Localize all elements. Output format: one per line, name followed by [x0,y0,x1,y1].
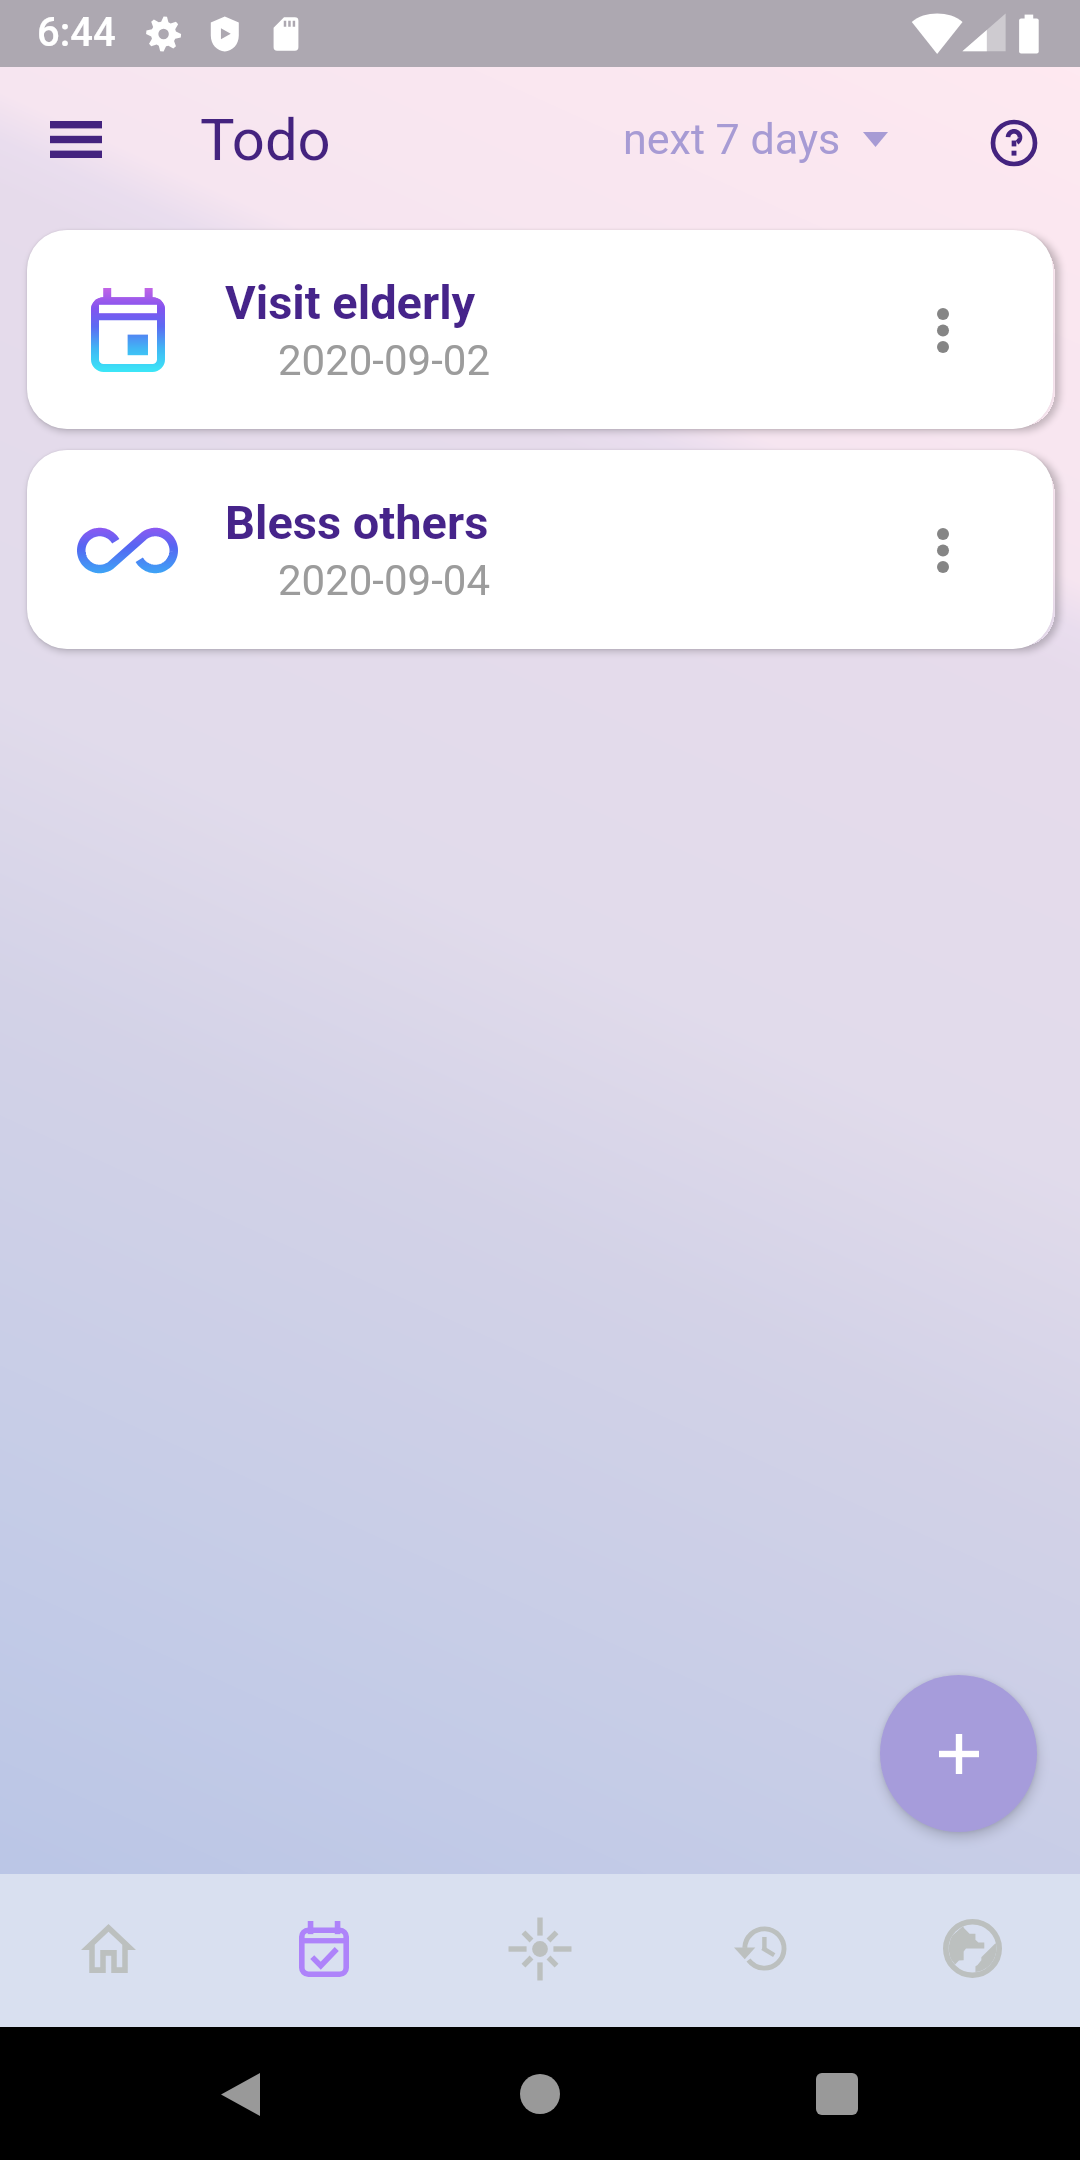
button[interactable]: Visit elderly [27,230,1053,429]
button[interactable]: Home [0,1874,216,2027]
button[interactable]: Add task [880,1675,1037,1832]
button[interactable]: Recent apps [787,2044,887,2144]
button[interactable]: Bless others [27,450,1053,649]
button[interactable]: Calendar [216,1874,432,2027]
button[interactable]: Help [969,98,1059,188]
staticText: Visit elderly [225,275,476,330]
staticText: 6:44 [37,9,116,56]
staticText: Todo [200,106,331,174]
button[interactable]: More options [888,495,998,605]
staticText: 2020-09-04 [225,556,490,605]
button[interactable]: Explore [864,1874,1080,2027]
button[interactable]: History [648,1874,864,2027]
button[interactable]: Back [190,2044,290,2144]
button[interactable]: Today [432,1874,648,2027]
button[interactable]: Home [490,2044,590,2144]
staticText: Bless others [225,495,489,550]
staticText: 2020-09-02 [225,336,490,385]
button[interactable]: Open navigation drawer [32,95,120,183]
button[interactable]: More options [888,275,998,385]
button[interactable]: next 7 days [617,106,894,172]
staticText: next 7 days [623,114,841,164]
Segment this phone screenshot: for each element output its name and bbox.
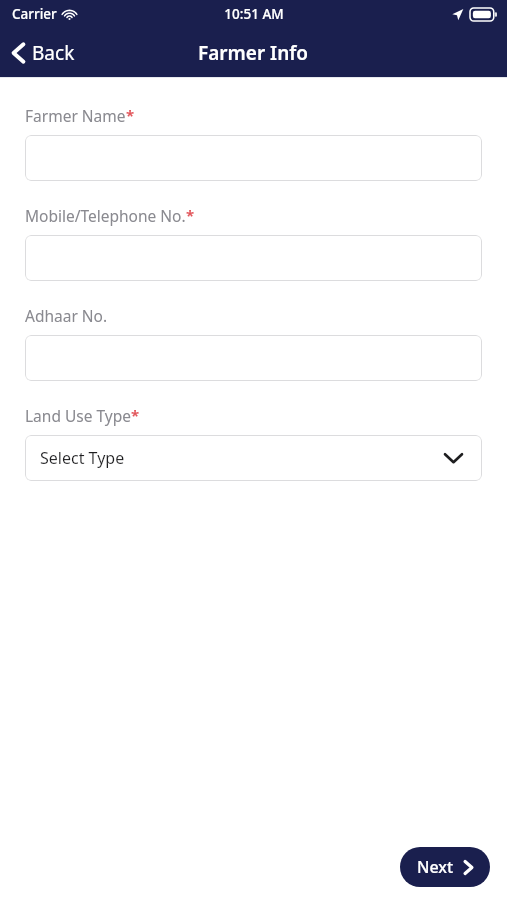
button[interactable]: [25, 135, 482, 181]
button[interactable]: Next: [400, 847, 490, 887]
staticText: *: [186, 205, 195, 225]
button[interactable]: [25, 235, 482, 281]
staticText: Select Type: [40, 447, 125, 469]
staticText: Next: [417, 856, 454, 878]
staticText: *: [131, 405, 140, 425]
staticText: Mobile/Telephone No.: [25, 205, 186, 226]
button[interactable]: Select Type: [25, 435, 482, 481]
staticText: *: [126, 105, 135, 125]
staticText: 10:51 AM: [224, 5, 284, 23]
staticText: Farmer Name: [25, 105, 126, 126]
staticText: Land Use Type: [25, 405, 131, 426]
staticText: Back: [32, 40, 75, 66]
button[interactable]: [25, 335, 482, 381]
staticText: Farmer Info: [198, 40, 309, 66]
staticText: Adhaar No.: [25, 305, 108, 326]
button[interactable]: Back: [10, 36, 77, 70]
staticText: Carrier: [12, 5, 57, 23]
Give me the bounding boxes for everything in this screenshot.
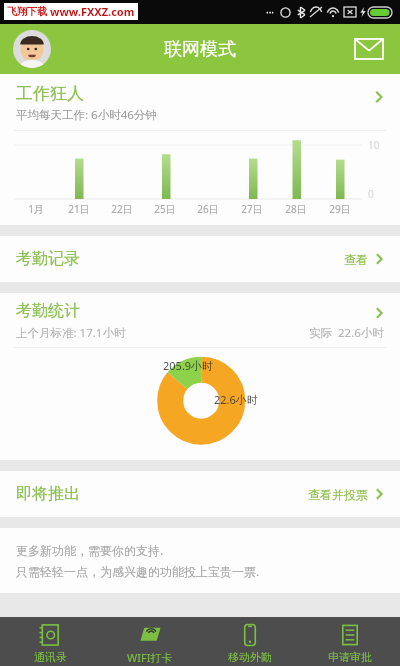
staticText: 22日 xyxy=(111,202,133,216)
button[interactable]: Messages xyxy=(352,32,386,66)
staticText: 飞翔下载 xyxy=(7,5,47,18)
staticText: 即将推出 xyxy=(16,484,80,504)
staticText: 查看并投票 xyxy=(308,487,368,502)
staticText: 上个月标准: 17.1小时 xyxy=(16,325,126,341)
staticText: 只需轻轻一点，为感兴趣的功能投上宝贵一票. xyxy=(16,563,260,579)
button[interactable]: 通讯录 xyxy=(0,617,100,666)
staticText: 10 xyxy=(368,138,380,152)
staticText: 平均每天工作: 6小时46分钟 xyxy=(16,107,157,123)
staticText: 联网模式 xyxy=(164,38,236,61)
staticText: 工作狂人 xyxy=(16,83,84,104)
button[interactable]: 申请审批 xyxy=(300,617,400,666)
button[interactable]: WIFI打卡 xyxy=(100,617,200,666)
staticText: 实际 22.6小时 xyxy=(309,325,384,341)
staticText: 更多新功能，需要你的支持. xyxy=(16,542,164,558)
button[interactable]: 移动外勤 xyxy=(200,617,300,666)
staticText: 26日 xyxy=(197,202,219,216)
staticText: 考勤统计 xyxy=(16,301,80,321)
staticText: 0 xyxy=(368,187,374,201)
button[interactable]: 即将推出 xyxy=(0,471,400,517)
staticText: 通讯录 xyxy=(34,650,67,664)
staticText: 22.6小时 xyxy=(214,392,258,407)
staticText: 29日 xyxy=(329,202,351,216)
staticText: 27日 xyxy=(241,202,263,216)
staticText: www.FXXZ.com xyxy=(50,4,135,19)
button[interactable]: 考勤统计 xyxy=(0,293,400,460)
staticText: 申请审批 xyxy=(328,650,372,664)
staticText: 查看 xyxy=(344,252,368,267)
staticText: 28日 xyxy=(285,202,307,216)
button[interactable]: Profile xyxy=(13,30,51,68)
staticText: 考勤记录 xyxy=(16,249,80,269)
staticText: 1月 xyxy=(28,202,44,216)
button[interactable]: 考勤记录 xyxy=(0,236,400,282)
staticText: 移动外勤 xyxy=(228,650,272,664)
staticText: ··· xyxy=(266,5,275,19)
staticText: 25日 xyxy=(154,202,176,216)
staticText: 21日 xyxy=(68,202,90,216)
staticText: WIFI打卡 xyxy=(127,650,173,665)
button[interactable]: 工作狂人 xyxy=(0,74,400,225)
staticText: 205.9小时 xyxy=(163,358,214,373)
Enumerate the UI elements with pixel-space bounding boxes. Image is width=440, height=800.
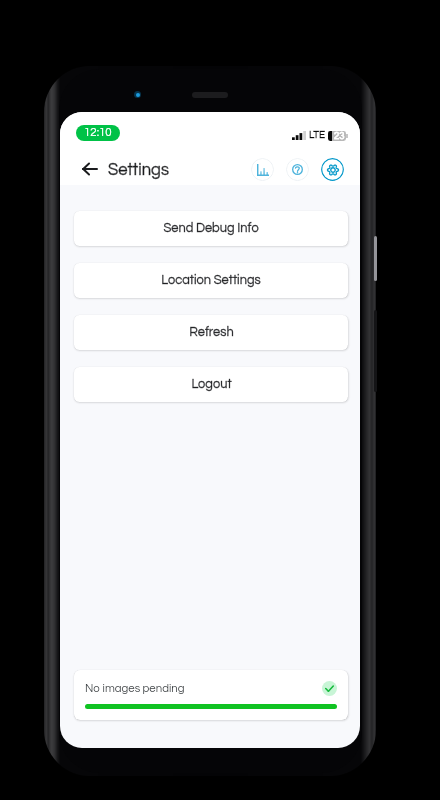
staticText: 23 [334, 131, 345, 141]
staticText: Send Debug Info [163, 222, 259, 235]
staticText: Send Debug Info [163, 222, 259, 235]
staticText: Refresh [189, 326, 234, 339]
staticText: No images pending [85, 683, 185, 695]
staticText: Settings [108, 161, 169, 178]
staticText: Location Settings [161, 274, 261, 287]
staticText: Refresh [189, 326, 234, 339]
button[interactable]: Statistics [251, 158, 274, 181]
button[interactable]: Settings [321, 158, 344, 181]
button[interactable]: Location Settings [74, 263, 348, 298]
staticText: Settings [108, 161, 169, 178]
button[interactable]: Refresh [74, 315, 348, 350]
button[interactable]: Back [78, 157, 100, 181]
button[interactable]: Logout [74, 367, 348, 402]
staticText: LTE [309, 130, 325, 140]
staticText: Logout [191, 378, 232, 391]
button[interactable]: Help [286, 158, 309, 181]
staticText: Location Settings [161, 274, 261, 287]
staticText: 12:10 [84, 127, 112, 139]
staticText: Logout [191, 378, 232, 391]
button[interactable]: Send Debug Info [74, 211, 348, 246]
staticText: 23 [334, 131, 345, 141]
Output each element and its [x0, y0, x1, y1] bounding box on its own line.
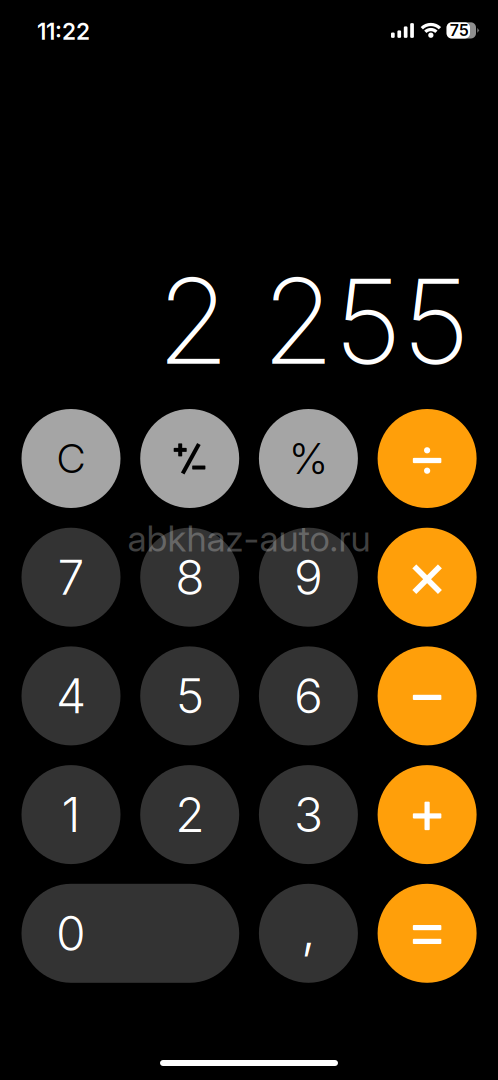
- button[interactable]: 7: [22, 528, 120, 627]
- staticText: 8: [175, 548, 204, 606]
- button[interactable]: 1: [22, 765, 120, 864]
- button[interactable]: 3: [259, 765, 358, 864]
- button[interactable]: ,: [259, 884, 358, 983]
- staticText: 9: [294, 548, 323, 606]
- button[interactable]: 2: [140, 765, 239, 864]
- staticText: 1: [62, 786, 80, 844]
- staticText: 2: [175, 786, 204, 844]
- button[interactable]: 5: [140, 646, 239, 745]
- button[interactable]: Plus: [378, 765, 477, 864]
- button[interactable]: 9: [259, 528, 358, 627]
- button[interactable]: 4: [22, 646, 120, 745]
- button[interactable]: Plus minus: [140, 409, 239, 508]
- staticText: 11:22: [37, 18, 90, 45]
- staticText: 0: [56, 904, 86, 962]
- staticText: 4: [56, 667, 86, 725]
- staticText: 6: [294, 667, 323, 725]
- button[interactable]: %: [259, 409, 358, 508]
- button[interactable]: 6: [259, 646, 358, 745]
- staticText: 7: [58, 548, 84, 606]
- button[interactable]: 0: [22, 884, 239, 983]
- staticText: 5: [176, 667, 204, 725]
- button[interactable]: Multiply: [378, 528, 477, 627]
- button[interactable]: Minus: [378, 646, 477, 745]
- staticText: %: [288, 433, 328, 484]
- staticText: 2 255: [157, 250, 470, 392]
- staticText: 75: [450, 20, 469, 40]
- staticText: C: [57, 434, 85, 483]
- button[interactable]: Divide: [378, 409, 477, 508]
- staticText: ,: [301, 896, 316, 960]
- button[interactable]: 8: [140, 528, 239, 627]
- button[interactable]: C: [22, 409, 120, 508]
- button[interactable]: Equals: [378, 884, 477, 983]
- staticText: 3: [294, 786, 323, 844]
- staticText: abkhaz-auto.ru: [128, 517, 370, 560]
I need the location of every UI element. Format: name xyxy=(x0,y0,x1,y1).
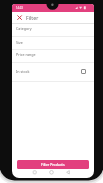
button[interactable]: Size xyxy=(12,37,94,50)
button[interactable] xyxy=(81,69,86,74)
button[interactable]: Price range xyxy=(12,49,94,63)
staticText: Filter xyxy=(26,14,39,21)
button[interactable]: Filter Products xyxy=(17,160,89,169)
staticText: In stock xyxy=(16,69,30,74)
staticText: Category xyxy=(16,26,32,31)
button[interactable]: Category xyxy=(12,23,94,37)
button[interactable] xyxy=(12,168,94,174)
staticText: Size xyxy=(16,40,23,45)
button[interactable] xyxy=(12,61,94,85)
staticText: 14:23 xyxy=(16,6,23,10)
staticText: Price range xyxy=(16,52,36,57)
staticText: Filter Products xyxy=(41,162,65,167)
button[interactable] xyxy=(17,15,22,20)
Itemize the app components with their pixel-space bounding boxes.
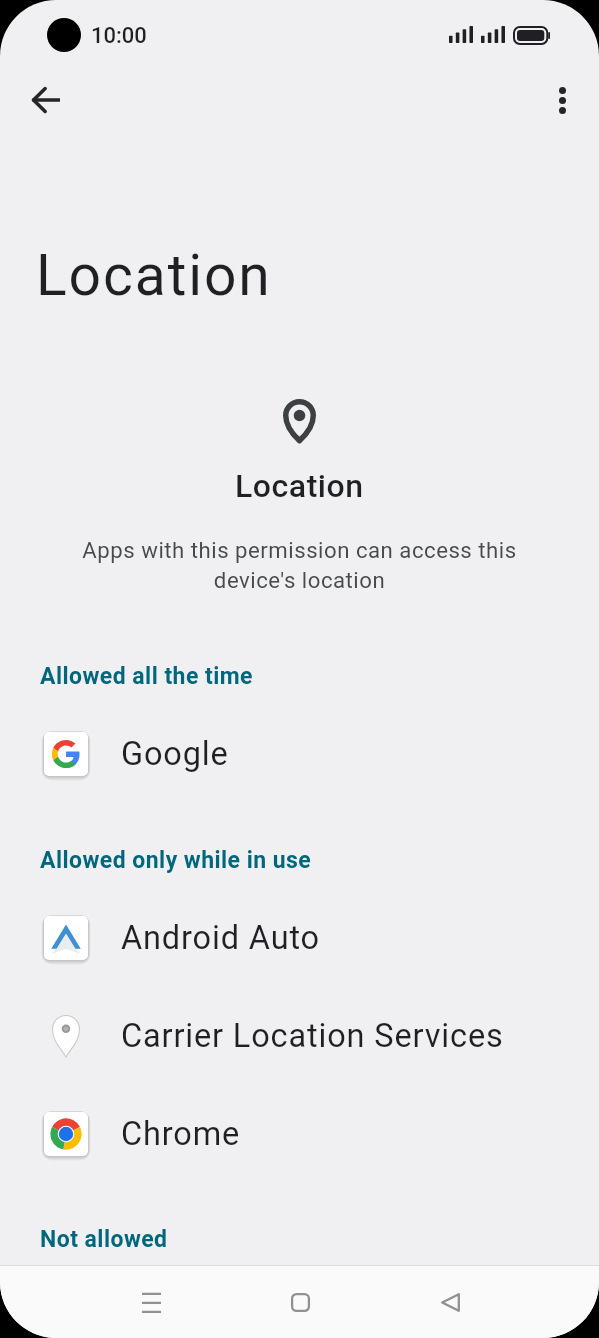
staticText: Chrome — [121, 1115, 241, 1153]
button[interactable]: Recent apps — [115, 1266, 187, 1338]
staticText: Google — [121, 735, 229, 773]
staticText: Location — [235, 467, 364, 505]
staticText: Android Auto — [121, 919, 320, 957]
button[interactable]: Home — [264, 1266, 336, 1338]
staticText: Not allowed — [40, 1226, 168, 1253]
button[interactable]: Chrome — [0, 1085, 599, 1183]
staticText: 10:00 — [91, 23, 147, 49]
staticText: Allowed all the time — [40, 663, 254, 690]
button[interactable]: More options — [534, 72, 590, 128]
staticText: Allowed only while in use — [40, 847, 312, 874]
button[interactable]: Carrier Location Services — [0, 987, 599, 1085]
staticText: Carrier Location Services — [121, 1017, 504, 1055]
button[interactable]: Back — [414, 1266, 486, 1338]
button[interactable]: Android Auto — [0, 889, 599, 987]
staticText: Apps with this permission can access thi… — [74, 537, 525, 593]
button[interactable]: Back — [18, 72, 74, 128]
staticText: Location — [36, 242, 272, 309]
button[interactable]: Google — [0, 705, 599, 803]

··········

Required work: All that should appear in the response is the run of lines from the one with "I need the location" through the final line of the records, restated exactly, with pictures omitted.

Answer area:
I need the location of every UI element. Format: name xyxy=(x0,y0,x1,y1).
button[interactable]: Size xyxy=(12,37,94,50)
button[interactable] xyxy=(81,69,86,74)
button[interactable]: Price range xyxy=(12,49,94,63)
staticText: Filter xyxy=(26,14,39,21)
button[interactable]: Filter Products xyxy=(17,160,89,169)
staticText: In stock xyxy=(16,69,30,74)
staticText: Category xyxy=(16,26,32,31)
button[interactable]: Category xyxy=(12,23,94,37)
button[interactable] xyxy=(12,168,94,174)
staticText: Size xyxy=(16,40,23,45)
button[interactable] xyxy=(12,61,94,85)
staticText: 14:23 xyxy=(16,6,23,10)
staticText: Price range xyxy=(16,52,36,57)
staticText: Filter Products xyxy=(41,162,65,167)
button[interactable] xyxy=(17,15,22,20)
Itemize the app components with their pixel-space bounding boxes.
staticText: Chrome — [121, 1115, 241, 1153]
button[interactable]: Recent apps — [115, 1266, 187, 1338]
staticText: Google — [121, 735, 229, 773]
staticText: Location — [235, 467, 364, 505]
staticText: Android Auto — [121, 919, 320, 957]
button[interactable]: Home — [264, 1266, 336, 1338]
staticText: Not allowed — [40, 1226, 168, 1253]
button[interactable]: Chrome — [0, 1085, 599, 1183]
staticText: 10:00 — [91, 23, 147, 49]
staticText: Allowed all the time — [40, 663, 254, 690]
button[interactable]: More options — [534, 72, 590, 128]
staticText: Allowed only while in use — [40, 847, 312, 874]
button[interactable]: Carrier Location Services — [0, 987, 599, 1085]
staticText: Carrier Location Services — [121, 1017, 504, 1055]
button[interactable]: Back — [414, 1266, 486, 1338]
button[interactable]: Android Auto — [0, 889, 599, 987]
staticText: Apps with this permission can access thi… — [74, 537, 525, 593]
button[interactable]: Back — [18, 72, 74, 128]
staticText: Location — [36, 242, 272, 309]
button[interactable]: Google — [0, 705, 599, 803]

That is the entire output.